The National Assessment of Educational Progress (NAEP) mathematics assessment at grades 4 and 8 measures students’ knowledge and skills in mathematics and their ability to solve problems in mathematical and real-world contexts. Results are reported for the nation overall, for states and jurisdictions, and for districts participating in the Trial Urban District Assessment (TUDA). In 2017, the NAEP mathematics assessment was administered for the first time as a digitally based assessment (DBA) at grades 4 and 8; prior to 2017, paper-based assessments (PBA) were administered. A multi-step process was used for the transition from PBA to DBA in order to preserve trend lines that show student performance over time. The process involved administering the assessment in both the DBA and PBA formats to randomly equivalent groups of students in 2017. The results from the 2017 assessment can therefore be compared to those from previous years, showing how students’ performance in mathematics has changed over time.

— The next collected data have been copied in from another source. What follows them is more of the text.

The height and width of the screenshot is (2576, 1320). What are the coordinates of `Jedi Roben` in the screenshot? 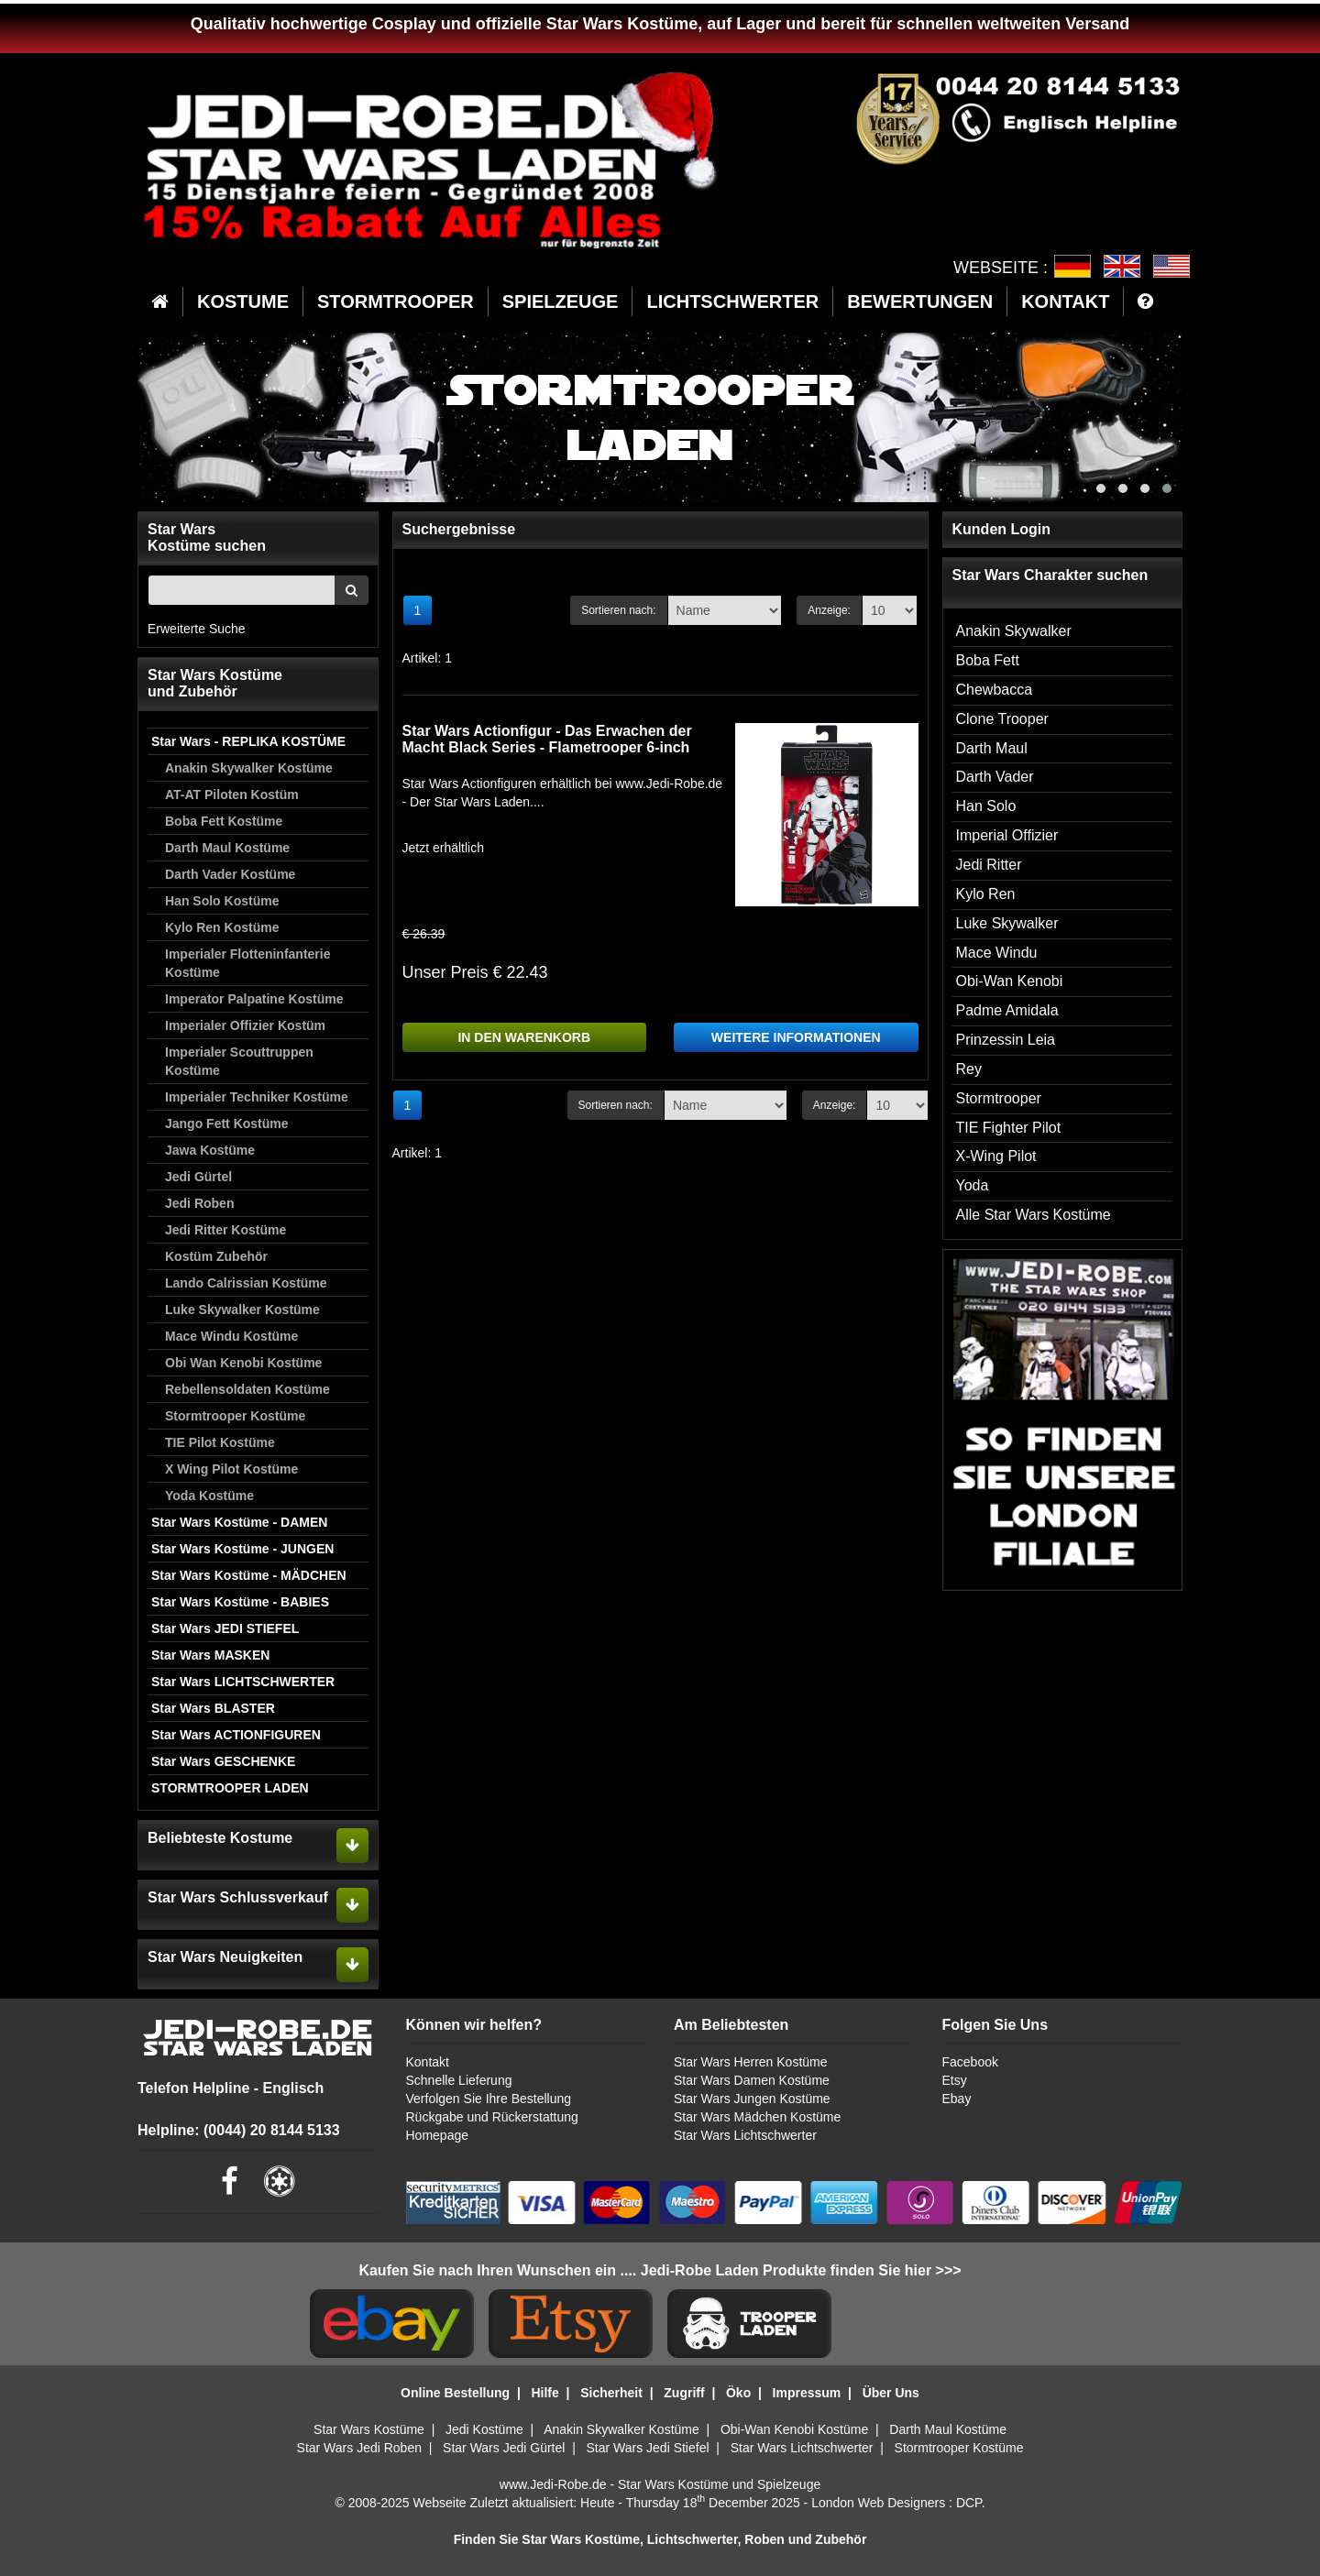 It's located at (199, 1203). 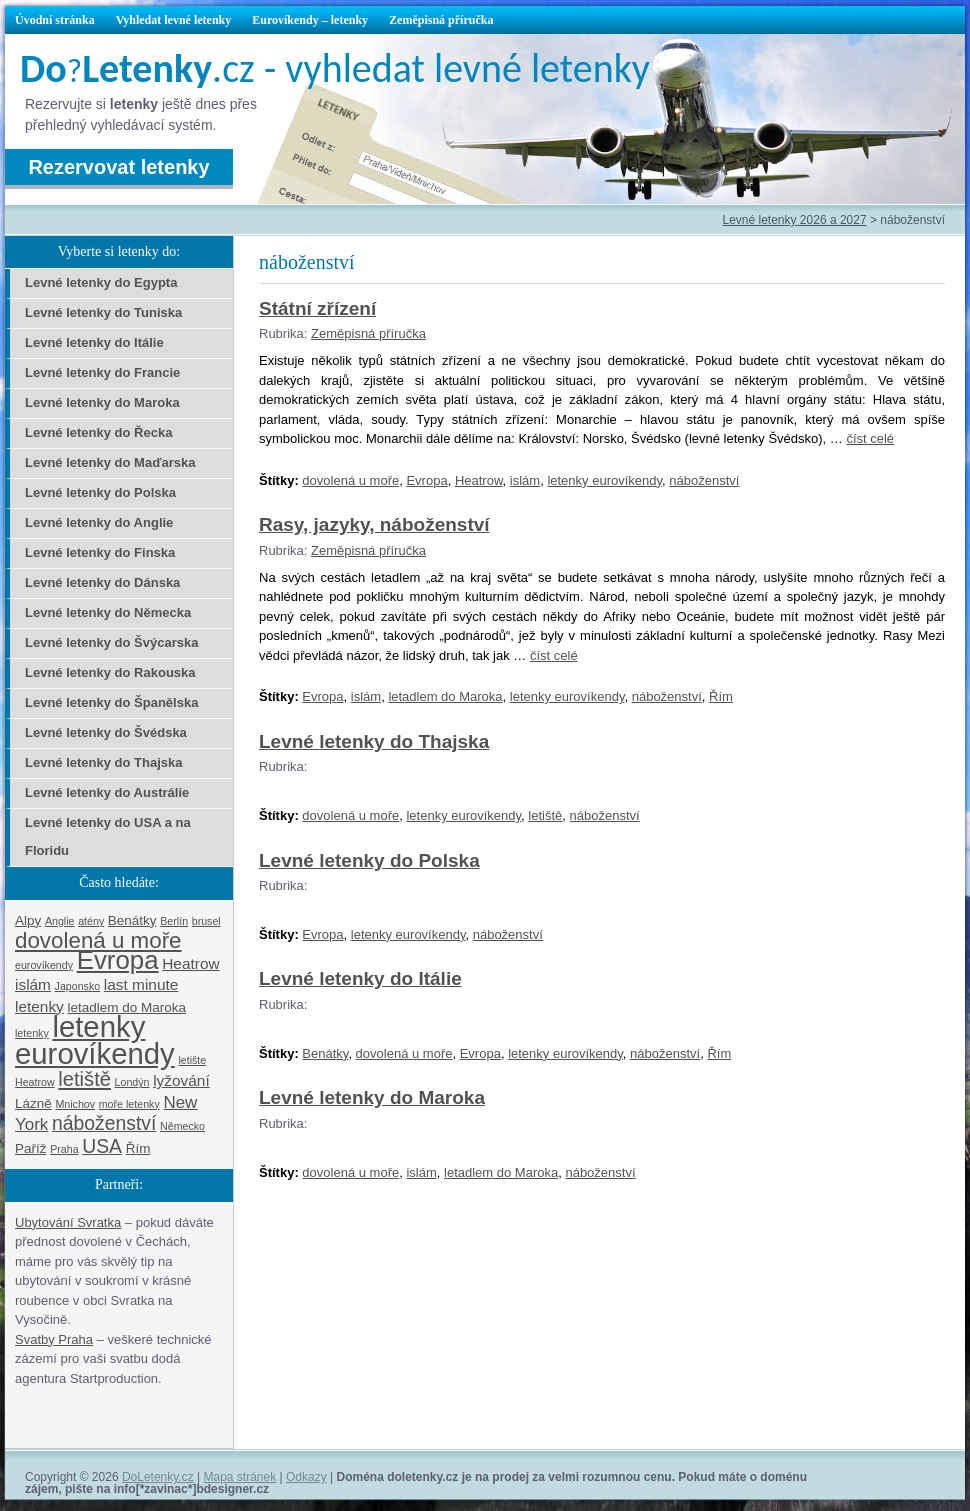 The height and width of the screenshot is (1511, 970). I want to click on Rasy, jazyky, náboženství, so click(374, 524).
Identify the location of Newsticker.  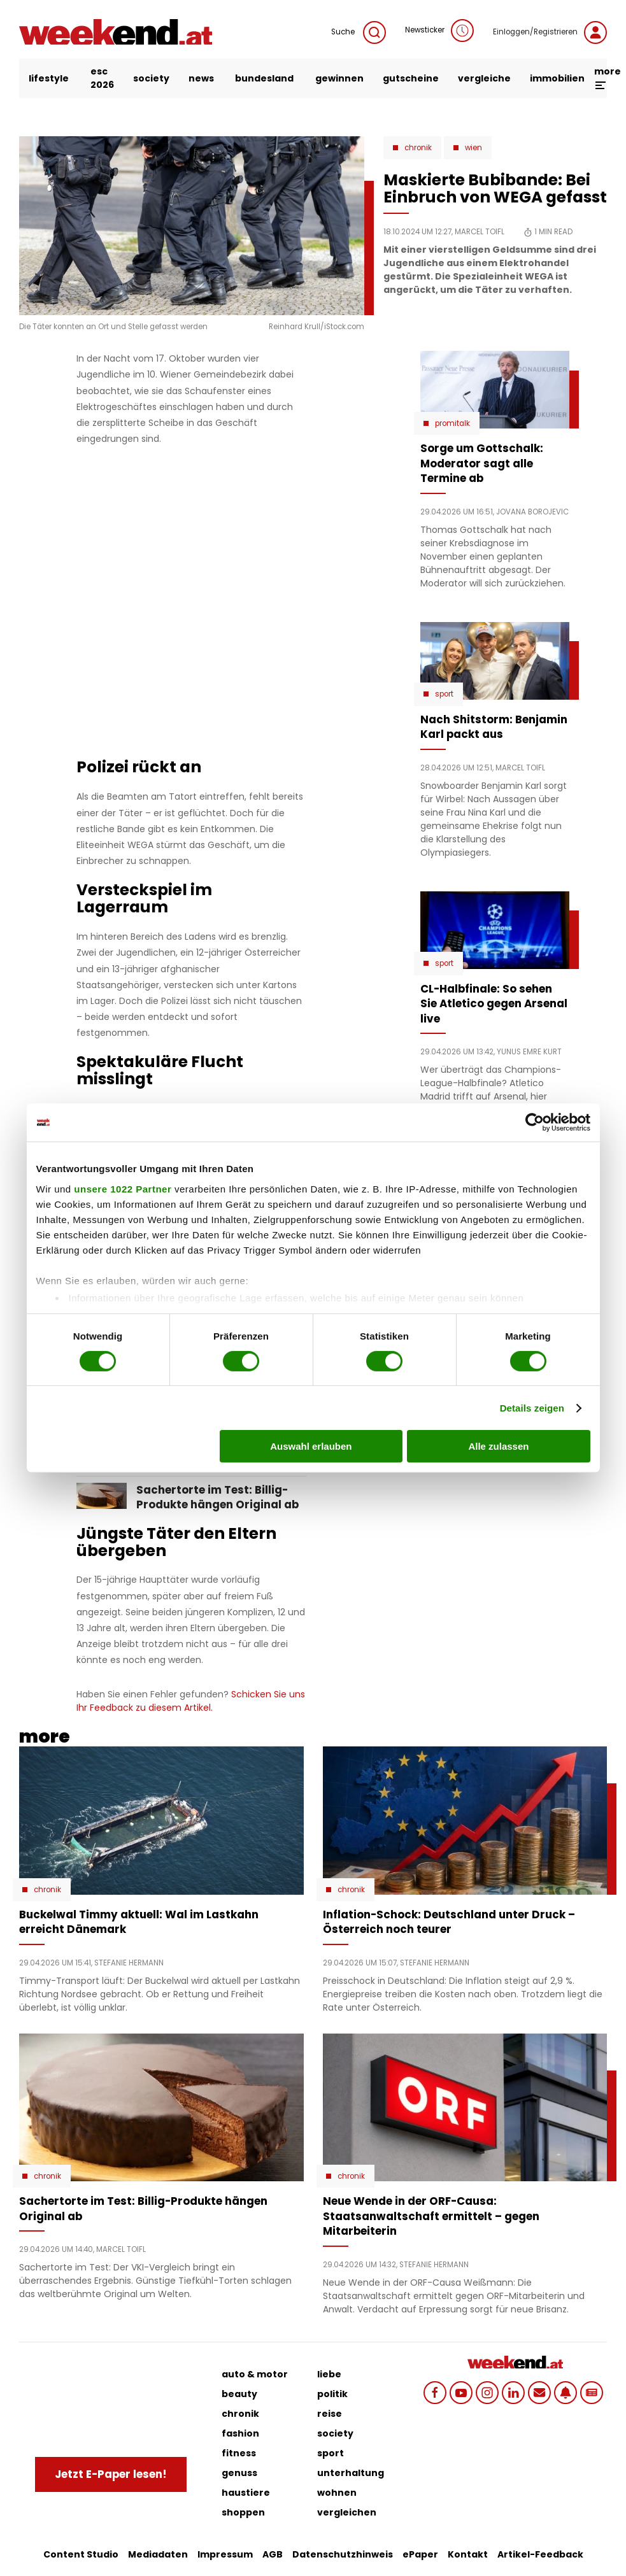 (439, 30).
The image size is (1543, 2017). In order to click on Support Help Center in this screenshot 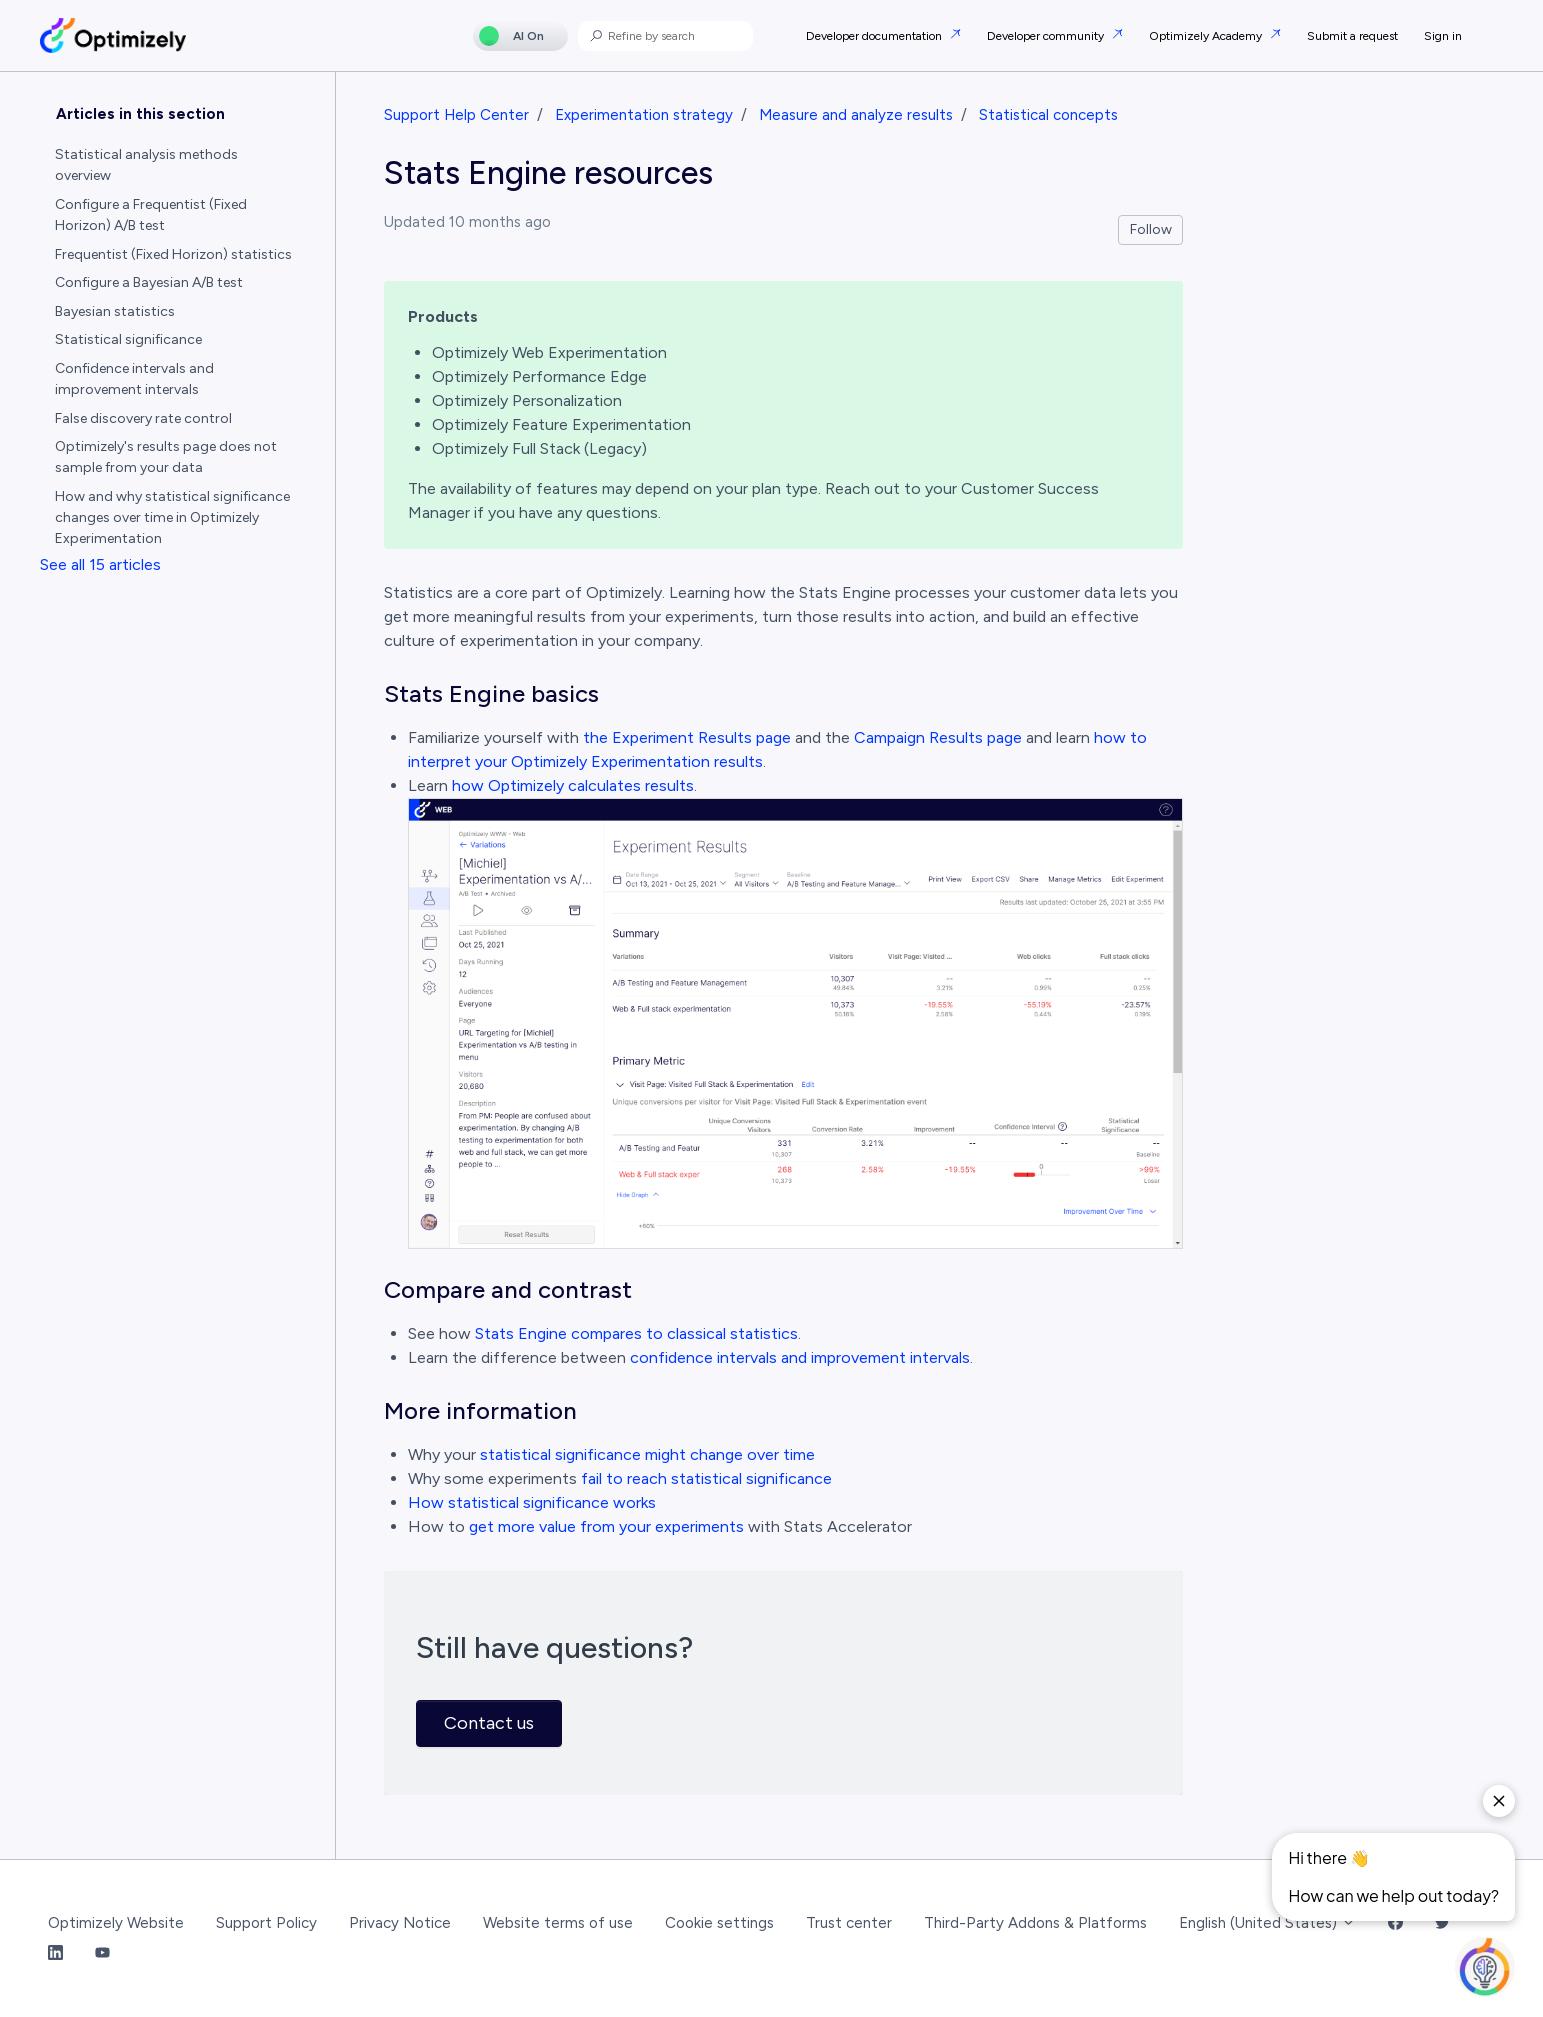 , I will do `click(456, 115)`.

Survey Questionnaire Indices

Development of NAEP Survey Questionnaire Indices

As part of the NAEP mathematics assessment, survey questionnaires are given to students, teachers, and school administrators. These questionnaires collect contextual information to provide a better understanding of educational experiences and factors that are related to students’ learning both in and outside of the classroom and to allow for meaningful student group comparisons.

While some survey questions are analyzed and reported individually (for example, amount of books in students’ homes), several questions on the same topic are combined into an index measuring a single underlying construct or concept. The creation of 2017 indices involved the following four main steps:

  1. Selection of constructs of interest. The selection of constructs of interest to be measured through the survey questionnaires was guided in part by the National Assessment Governing Board framework for collection and reporting of contextual information. In addition, NCES reviewed relevant literature on key contextual factors linked to student achievement in mathematics to identify the types of survey questions and constructs needed to examine these factors in the NAEP assessment.
  2. Question development. Survey questions were drafted, reviewed, and revised. Throughout the development process, the survey questions were reviewed by external advisory groups that included survey experts, subject-area experts, teachers, educational researchers, and statisticians. As noted above, some questions were drafted and revised with the intent of analyzing and reporting them individually; others were drafted and revised with the intent of combining them into indices measuring constructs of interest.
  3. Evaluation of questions. New and revised survey questions underwent pilot testing, whereby a small sample of participants (students, teachers, and school administrators) is interviewed to identify potential issues with their understanding of the questions and their ability to provide reliable and valid responses. Some questions were dropped or further revised based on the pilot test results. The questions were then field tested among a larger group of participants and responses were analyzed. The overall distribution of responses was examined to evaluate whether participants were answering the questions as expected. Relationships between survey responses and student performance were also examined. A method known as factor analysis was used to examine the empirical relationships among questions to be included in the indices measuring constructs of interest. Factor analysis can show, based on relationships among responses to the questions, how strongly the questions “group together” as a measure of the same construct.
  4. Index scoring. Using the item response theory (IRT) partial credit scaling model, index scores were estimated from students’ responses and transformed onto a scale which ranged from 0–20. As a reporting aid, each index scale was divided into low, moderate, and high index score categories. The cut points for the index score categories were determined based on the average response to the set of survey questions in each index.